■ **Assignment**
Among the entries below, only the lines from the one with "Rivera Cárdenas" through the one with "SUBSCRIBE FOR MORE" are wanted, reproduced exactly. Pictures are not wanted.

■ **Information given**

☆ ☆ ☆

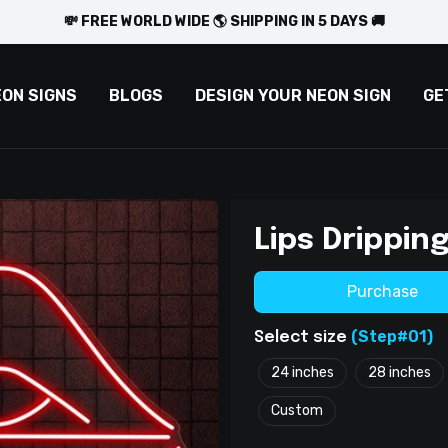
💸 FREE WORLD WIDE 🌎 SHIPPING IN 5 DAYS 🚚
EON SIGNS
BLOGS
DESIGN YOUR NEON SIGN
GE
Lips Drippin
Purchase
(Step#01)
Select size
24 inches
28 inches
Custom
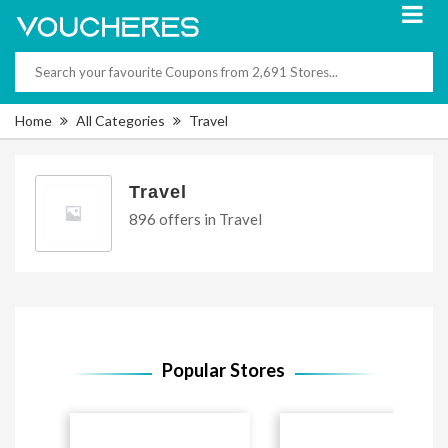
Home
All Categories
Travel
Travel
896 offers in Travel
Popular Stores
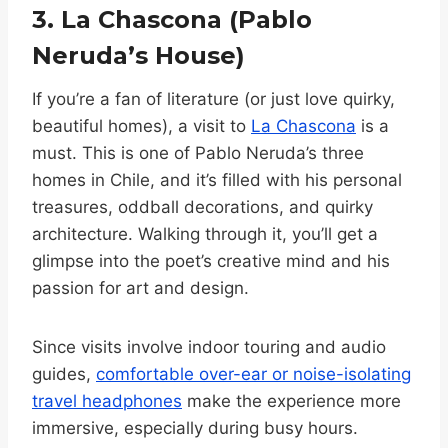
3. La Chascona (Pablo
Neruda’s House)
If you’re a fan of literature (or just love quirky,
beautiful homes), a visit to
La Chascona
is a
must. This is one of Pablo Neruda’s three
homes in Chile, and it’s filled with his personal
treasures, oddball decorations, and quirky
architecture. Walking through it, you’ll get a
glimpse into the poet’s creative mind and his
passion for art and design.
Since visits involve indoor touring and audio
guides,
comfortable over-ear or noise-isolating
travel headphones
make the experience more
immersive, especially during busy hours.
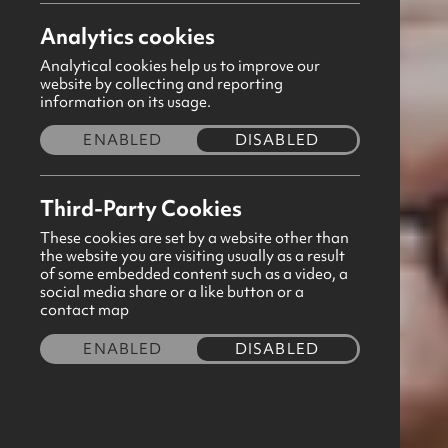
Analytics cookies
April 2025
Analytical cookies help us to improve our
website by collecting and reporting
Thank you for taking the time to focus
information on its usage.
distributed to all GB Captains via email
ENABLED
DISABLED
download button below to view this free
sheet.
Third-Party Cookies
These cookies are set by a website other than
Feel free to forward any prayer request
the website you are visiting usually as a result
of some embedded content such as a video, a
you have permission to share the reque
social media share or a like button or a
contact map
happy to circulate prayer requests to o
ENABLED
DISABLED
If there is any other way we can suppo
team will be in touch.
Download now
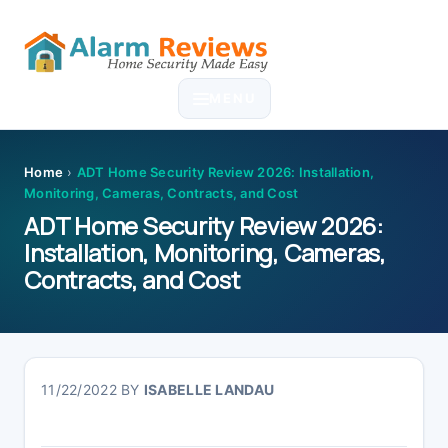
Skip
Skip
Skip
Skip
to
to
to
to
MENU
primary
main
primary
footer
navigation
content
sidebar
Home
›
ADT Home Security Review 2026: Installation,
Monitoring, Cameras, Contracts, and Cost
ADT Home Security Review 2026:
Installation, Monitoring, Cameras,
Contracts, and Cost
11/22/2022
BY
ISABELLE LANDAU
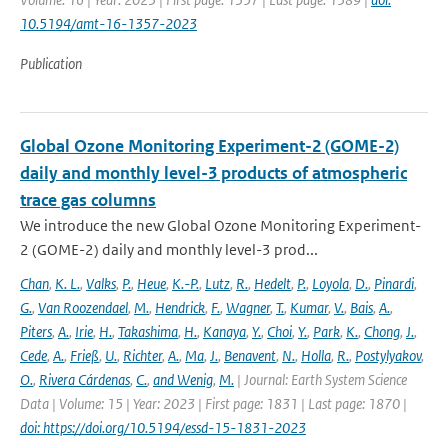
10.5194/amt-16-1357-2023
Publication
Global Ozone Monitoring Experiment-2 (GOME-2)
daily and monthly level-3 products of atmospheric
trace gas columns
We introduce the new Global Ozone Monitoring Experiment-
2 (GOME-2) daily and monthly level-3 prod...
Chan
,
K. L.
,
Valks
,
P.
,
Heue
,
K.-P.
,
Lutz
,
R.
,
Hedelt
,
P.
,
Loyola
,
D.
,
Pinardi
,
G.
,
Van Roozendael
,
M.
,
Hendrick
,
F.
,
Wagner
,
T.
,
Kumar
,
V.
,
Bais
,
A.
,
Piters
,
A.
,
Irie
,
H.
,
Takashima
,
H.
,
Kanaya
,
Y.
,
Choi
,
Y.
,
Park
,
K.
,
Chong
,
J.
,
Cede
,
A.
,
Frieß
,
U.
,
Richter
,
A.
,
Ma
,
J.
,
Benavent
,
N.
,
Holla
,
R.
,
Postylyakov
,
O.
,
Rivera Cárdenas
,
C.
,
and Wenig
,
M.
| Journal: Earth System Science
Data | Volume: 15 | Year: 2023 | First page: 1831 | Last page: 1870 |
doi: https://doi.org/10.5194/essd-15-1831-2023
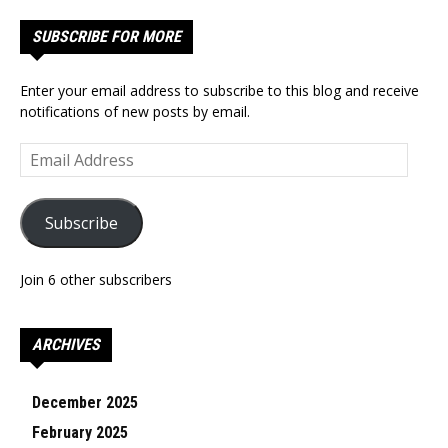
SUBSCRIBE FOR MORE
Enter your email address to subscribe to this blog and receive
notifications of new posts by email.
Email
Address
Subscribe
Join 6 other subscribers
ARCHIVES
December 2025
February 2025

☆ ☆ ☆

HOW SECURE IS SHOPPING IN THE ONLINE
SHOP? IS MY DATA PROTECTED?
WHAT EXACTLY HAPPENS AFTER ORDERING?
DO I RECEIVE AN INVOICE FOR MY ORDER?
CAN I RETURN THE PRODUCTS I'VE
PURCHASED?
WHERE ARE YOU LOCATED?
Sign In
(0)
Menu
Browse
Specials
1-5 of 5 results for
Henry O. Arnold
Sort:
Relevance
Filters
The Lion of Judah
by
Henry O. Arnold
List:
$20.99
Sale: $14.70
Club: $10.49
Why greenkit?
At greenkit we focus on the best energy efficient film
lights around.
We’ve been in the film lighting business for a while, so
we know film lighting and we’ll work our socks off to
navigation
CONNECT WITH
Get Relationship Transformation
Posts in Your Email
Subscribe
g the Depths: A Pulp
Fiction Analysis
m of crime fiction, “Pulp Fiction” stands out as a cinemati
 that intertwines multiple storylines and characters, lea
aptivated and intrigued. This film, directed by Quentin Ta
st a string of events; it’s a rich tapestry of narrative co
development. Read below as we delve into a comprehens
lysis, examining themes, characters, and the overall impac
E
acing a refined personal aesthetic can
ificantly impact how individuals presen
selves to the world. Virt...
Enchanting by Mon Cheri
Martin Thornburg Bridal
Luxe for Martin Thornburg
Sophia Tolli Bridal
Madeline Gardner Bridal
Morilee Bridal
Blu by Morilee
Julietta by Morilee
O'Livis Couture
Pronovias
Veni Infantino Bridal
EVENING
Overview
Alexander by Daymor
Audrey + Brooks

☆ ☆ ☆

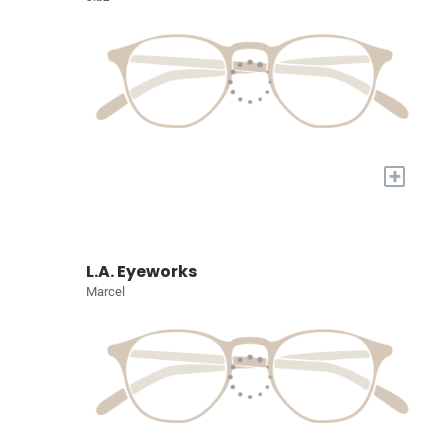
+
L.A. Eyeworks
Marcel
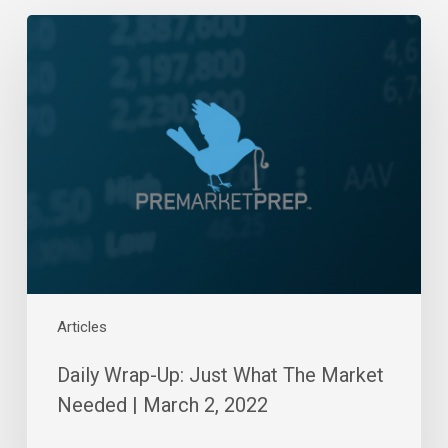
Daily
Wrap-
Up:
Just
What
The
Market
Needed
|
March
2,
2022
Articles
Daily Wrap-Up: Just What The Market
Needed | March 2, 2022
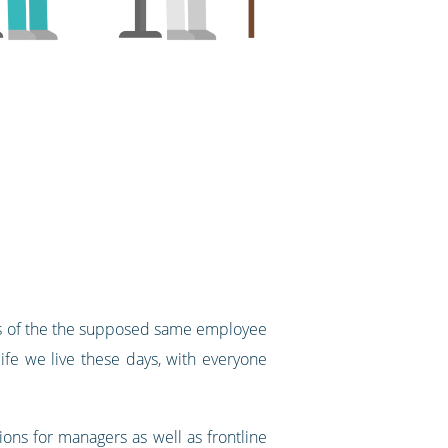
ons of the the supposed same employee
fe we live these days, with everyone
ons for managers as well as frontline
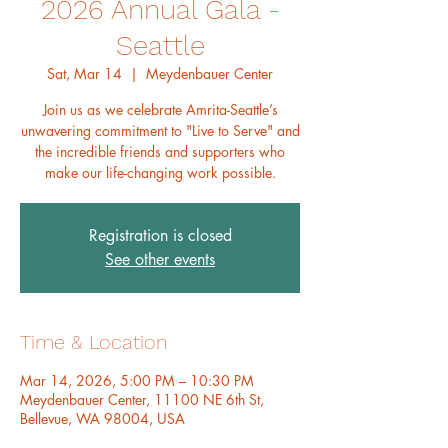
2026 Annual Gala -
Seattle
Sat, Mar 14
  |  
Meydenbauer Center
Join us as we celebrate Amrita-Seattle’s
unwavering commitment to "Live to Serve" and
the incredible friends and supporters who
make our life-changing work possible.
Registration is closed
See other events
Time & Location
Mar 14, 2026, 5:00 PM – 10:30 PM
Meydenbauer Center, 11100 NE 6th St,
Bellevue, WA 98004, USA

☆ ☆ ☆

■ **Result**
Rivera Cárdenas
,
C.
,
and Wenig
,
M.
| Journal: Earth System Science
Data | Volume: 15 | Year: 2023 | First page: 1831 | Last page: 1870 |
doi: https://doi.org/10.5194/essd-15-1831-2023
SUBSCRIBE FOR MORE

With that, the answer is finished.